- YOUR TASK
Give back only the lines in the records below from the one with "Емкости для отходов" to the one with "Краны консольные поворотные", both inclusive, word for word.

--- RECORD EXTRACTS ---

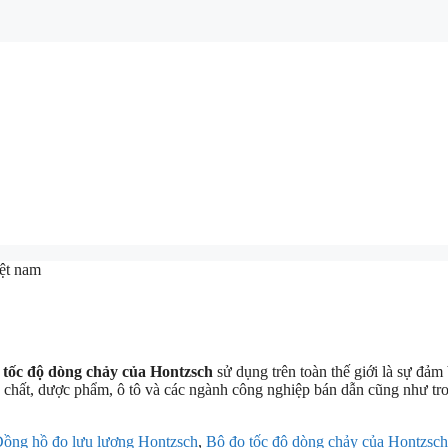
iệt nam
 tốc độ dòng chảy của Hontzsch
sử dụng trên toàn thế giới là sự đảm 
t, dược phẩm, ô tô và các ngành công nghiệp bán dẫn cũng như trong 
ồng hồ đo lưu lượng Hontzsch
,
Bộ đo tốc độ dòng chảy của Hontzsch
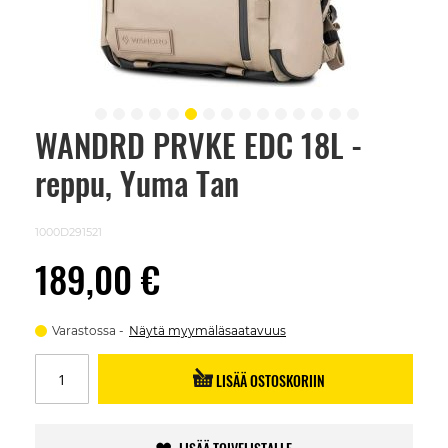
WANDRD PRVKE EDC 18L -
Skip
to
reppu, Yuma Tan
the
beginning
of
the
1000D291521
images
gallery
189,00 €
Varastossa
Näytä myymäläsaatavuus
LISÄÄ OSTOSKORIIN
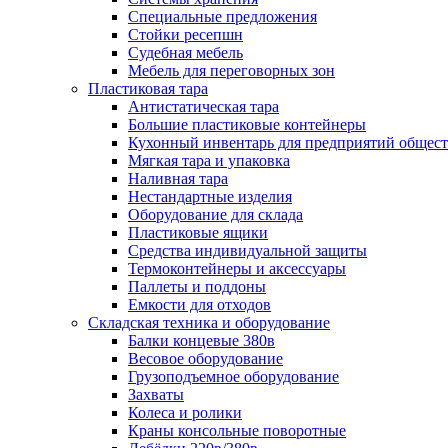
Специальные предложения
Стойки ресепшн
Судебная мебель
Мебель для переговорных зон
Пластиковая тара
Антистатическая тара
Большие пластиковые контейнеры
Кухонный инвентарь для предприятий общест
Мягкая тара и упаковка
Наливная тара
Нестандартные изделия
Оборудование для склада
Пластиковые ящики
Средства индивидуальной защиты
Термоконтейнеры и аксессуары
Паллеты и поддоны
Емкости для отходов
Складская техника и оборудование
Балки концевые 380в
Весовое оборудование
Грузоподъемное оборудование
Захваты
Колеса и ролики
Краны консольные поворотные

---
--- RECORD EXTRACTS ---

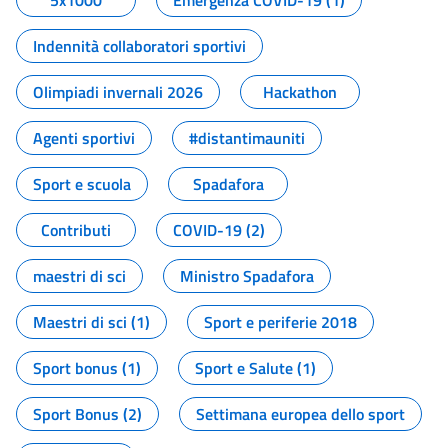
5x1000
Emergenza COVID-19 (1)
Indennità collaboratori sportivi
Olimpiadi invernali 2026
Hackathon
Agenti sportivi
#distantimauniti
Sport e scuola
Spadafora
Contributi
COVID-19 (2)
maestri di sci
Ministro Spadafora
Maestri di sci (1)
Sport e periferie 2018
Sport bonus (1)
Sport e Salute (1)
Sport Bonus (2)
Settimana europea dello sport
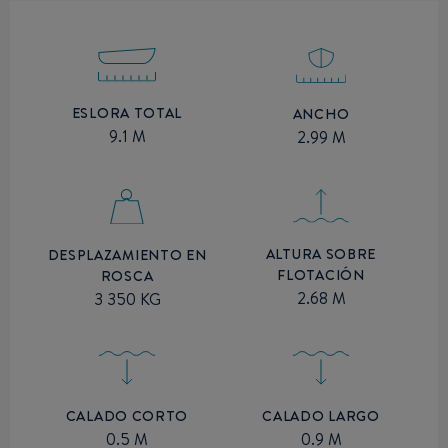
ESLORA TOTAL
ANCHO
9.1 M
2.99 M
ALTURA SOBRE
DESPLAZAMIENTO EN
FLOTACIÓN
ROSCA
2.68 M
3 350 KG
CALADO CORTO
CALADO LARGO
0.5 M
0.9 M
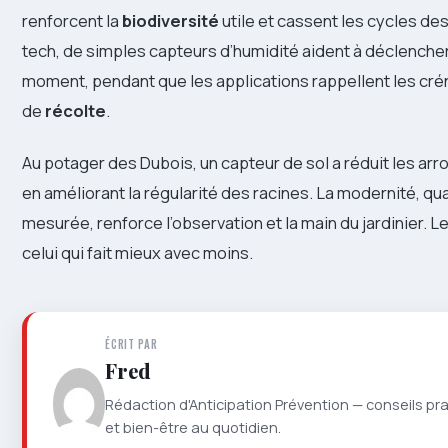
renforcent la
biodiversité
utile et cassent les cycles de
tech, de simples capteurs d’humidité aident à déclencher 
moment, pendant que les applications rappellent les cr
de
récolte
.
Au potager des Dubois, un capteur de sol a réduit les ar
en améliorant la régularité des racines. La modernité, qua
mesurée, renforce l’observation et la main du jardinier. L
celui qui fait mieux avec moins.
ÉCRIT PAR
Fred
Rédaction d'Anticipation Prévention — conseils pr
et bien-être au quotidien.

---

- RESULT FOR THIS TASK
Емкости для отходов
Складская техника и оборудование
Балки концевые 380в
Весовое оборудование
Грузоподъемное оборудование
Захваты
Колеса и ролики
Краны консольные поворотные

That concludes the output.